The $40000 question

At a press conference on October 28 Tom Sampson deputy chief of the Calgary Emergency Management Agency let out a whopper: Occupy Calgary protesters in Olympic Plaza have caused $40000 worth of damage to the park since they took up residence two weeks ago.

The figure was quickly parroted by the local media instantly sent out via Twitter and then followed up by news reports. But where exactly did that figure come from? No one seemed to know.

According to Cara Katterhagen speaking on behalf of CEMA (Sampson was in a course all day and unavailable for comment) the figure is a "guesstimate" from the parks department. Actual figures won’t be known until the city can access the site and determine the state of the park.

According the Katterhagen "there are some things we know are going to be damaged for instance the grass is dead the tents have killed the grass we have to replace that sod. So we know there’s going to be a cost there."

The other cost is repairing freshly painted polls. "If you’ve been down to Olympic Plaza you’ve seen posters and banners and that sort of thing hanging from all surfaces. A lot of those surfaces were painted this year. And the tape is peeling the paint off."

The other cost comes from a heater in the washrooms that was allegedly kicked in.

CEMA is relying on information passed on from the parks department. When asked if there was someone from parks that would be able to offer a more in-depth rundown of the damage Katterhagen said "quite honestly I don’t think we have more in-depth information at this point." Both she and Sampson were in the same meeting when the information was passed down.

On October 28 at about 2 p.m. Olympic Plaza was relatively quiet. Protesters sat out front of their tents or grabbed a bite to eat at the communal eating area. All of them were baffled by the damage claims. There were no posters taped to any poles (there was red tape wrapped around one pole in the plaza but no one knew if that had been there prior to the occupation) and the grass around and under the tents appeared in good shape (though I’m not a landscaper by any stretch of the imagination). The most damaged grass in the park was well away from the tents. Although I didn’t gain access to the women’s washroon there appeared to be no damage to the heaters in the men’s room unles you count some slightly bent vents.

There simply did not appear to be any damage to the area around the campers. It is also impossible to differentiate between regular wear and tear and anything that might have occured due to the occupation.

Occupy Calgary participants questioned how they could be held accountable for damage done to a public park open to any and all.
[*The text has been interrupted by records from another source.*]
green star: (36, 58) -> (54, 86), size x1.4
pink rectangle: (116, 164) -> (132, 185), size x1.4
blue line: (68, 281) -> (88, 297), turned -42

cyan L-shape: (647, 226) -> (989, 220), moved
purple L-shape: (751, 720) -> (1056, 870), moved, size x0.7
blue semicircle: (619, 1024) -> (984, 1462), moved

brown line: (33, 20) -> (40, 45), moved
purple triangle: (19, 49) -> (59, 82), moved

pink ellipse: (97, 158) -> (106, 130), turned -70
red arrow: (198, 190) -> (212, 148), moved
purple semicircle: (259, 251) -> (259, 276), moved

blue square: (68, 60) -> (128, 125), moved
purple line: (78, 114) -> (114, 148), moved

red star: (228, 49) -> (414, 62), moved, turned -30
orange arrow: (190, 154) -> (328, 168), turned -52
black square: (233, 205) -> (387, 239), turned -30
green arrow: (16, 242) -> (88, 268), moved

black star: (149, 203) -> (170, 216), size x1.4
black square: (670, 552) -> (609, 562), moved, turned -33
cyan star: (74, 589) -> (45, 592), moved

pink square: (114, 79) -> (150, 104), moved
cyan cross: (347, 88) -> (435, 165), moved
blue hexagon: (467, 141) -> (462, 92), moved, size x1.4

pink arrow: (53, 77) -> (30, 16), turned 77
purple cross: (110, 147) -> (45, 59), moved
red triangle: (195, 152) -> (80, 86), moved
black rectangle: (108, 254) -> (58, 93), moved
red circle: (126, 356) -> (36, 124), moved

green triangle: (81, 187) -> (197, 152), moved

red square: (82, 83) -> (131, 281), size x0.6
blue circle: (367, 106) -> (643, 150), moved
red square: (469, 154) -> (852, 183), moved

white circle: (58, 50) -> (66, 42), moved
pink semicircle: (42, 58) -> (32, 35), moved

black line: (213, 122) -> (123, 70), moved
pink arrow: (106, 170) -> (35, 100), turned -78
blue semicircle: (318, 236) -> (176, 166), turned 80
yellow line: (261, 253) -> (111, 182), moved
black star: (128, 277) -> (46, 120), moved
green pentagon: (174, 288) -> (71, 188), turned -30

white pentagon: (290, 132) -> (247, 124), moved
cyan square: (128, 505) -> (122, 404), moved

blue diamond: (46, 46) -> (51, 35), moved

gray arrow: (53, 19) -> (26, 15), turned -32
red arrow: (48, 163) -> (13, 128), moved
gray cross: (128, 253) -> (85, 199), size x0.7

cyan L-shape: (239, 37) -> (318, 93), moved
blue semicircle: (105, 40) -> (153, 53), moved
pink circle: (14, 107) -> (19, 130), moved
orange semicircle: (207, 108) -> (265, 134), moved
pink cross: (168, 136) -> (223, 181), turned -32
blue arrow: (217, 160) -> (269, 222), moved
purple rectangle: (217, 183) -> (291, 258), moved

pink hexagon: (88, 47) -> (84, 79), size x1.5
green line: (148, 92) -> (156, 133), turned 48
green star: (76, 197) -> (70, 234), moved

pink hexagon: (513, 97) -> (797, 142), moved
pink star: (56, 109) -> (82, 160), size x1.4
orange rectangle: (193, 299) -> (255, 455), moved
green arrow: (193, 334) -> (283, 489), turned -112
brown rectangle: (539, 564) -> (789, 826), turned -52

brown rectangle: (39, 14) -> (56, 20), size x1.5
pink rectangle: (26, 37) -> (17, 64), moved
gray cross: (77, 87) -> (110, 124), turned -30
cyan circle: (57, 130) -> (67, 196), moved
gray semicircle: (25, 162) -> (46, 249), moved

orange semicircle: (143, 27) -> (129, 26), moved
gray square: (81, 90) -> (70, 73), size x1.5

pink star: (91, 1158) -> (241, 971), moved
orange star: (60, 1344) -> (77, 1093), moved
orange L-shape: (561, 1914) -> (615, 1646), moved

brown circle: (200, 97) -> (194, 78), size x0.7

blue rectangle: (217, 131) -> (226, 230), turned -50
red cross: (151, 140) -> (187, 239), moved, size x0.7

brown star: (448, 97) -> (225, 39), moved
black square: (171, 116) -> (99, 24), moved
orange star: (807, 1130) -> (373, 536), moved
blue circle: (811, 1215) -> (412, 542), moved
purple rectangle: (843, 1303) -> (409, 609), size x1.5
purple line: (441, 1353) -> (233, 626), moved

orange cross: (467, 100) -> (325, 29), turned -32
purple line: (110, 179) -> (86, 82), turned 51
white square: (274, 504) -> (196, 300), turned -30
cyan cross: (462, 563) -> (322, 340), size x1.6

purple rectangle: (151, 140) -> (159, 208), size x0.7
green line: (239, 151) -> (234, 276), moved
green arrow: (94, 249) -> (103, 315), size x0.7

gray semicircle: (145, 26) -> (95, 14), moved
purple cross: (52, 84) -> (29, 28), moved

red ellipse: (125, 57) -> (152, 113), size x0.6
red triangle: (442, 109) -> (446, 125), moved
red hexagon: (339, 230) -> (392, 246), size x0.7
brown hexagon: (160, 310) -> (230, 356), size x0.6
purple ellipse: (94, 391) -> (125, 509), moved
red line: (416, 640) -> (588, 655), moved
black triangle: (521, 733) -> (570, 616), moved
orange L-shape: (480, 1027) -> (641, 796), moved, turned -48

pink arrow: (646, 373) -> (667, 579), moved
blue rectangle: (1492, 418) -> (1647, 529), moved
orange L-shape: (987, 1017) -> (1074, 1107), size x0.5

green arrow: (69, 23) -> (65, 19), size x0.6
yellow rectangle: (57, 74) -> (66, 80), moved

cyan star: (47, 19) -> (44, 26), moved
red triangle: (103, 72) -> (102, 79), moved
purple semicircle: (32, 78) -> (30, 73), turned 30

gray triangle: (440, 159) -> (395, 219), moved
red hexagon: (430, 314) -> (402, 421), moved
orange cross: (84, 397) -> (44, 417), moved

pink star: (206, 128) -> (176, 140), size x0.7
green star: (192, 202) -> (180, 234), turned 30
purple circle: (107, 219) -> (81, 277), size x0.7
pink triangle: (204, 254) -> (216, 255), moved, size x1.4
They also questioned the motives of CEMA and the city who are they say are actively trying to evict them from the plaza.

In addition despite claims that the tents have not moved for two weeks the protesters say they were moved recently to accomodate parks crews who were cleaning up the plaza.

The city does not keep records on the cost of events in the plaza or in other city parks so a comparison with other damage claims is impossible. "Basically that’s taken into account in the permitting process" says Katterhagen. "So if there’s an event for instance that requires additional resources — if they need power if they need running water those sorts of things — those costs are taken into account in the permitting process and that’s done ahead of time."

If there are additional costs the responsibility for paying that falls to the event organizer either through direct payment or through event insurance.

This means there is no direct comparison between the damage done to the plaza at another event say Sled Island or Fiestaval and what has allegedly occured during Occupy Calgary.

Katterhagen says the main difference between an organized event and the Occupy Calgary camp is that mitigating factors are put in place for anticipated damage and the events are usually of a shorter duration.

Although the grass appears to be damaged in other areas of the park where there are no tents (see pictures) if there was damage to the grass at least one local landscapere believes the costs could be high.

"It would be hard to determine without seeing the site but typically sod repairs could be anywhere from $5000 to $15000 per square foot depending on the access and the use of machines" says Aaron Lauritsen of GLI Landscaping.

"I would suggest and I’m no fan of city hall to be honest with you but I would suggest that it might even be higher than $40000 to do that work."

Lingering questions remain: why did the city rush out a number without any information to back it up? Should there a cost to democractic protest? Why did the media not question the damage claim? And can the city back up its claims with proof that damage was done by the protesters as opposed to general wear and tear?